Concept. A Transaction Manager is the orchestrator that runs scheduling, locking, write-ahead logging, deadlock detection, and recovery as one cooperating system, making thousands of concurrent transactions look like each ran alone, with the database in a consistent state at every moment.

Intuition. When Mickey buys Premium while Minnie updates her profile and Daffy adds a song, the TM routes each one through the scheduler (interleave for throughput), the lock manager (block them only on rows they share), the WAL (log every change before it touches the data), and, if the server crashes, the recovery manager (replay committed work, roll back the rest). One coherent execution, four cooperating components, ACID preserved.

You assembled these pieces at the close of the Transactions module, in Connecting It All Together. This page is the reference architecture: the whole Transaction Manager in one diagram. The next page runs it: Three Transactions traces a concrete execution. Recovery itself, the two-pass algorithm, you saw in the last section.

The Architecture

Transaction Manager architecture: User Transactions enter the TM (Scheduler, Lock Manager, Write-Ahead Log, Deadlock Detector, Recovery Manager) and a consistent ACID Database State comes out.

Figure 1. Five components, one guarantee. The scheduler keeps the interleaving conflict-serializable (Consistency); the lock manager enforces 2PL with O(1) hash lookups (Isolation); the WAL logs every change before the data page moves (Durability); the deadlock detector watches the waits-for graph and aborts a victim on a cycle; the recovery manager runs Analysis, REDO, and UNDO after a crash (Atomicity). Together they turn concurrent transactions into one consistent state.

Jump to a component: Scheduler · Lock Manager · Write-Ahead Log · Deadlock Detector · Recovery Manager

Five Components, Four Firing

Watch the components run together on a no-conflict trace. Mickey buys Premium, Minnie updates her profile, and Daffy adds a song, all at the same instant. Because the three touch different tuples, the deadlock detector has nothing to do: five components, four firing.
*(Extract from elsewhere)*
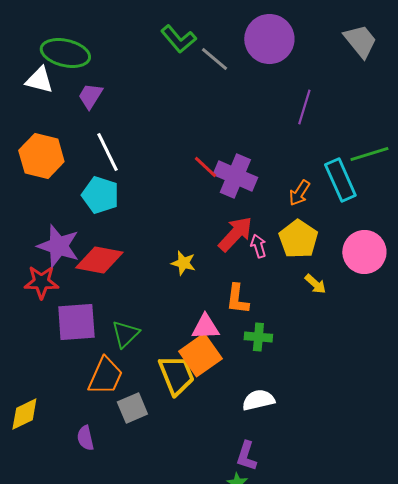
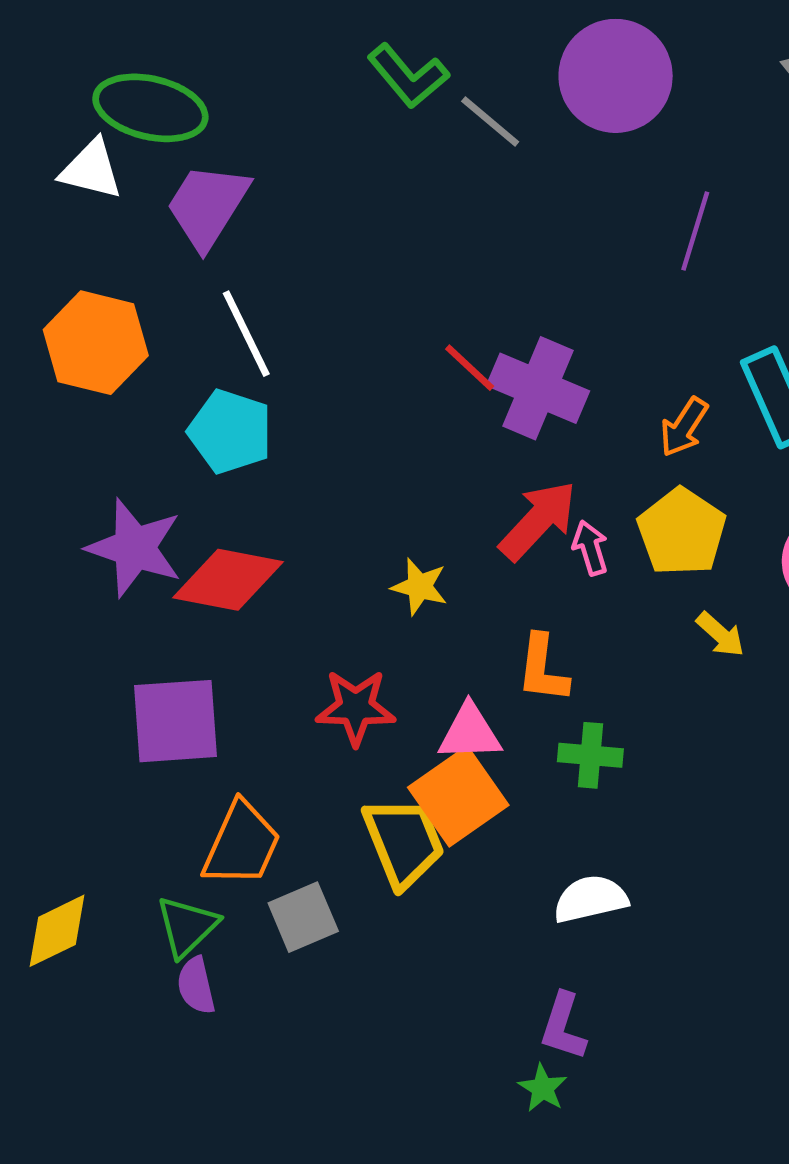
purple trapezoid: (90, 96) -> (207, 206), size x1.5
red star: (41, 282) -> (356, 707), moved
green triangle: (125, 334) -> (187, 926), moved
Three transactions on different tuples (Mickey blue, Minnie orange, Daffy violet) flow through the Scheduler, Lock Manager, and Write-Ahead Log; the Deadlock Detector stays grey and idle; the Recovery Manager stands by; the result is one consistent committed state.

Figure 2. One coherent execution. The scheduler routes each transaction to a thread, the lock manager grants all three locks with no waiting (the rows do not overlap), and the WAL logs every change before its commit becomes durable. The deadlock detector stays quiet because there is no waits-for cycle, and the recovery manager only acts if the server crashes. ACID preserved.


Why It Scales

Out of about 1000 concurrent transactions, ~980 touch independent rows (green) and never wait; only 10 to 20 actually conflict (amber). Three design choices keep this cheap: O(1) hash lock checks, a sequential WAL, and separation of concerns. The takeaway: a million transactions per second on commodity hardware.

Figure 3. Most transactions never touch the same row, so most never wait. Out of roughly a thousand concurrent transactions, only ten to twenty actually conflict. A hash table makes each lock check O(1), the WAL turns scattered updates into one sequential stream, and each component does one job behind a tiny interface. That separation of concerns is what lets a database run a million transactions per second on commodity hardware.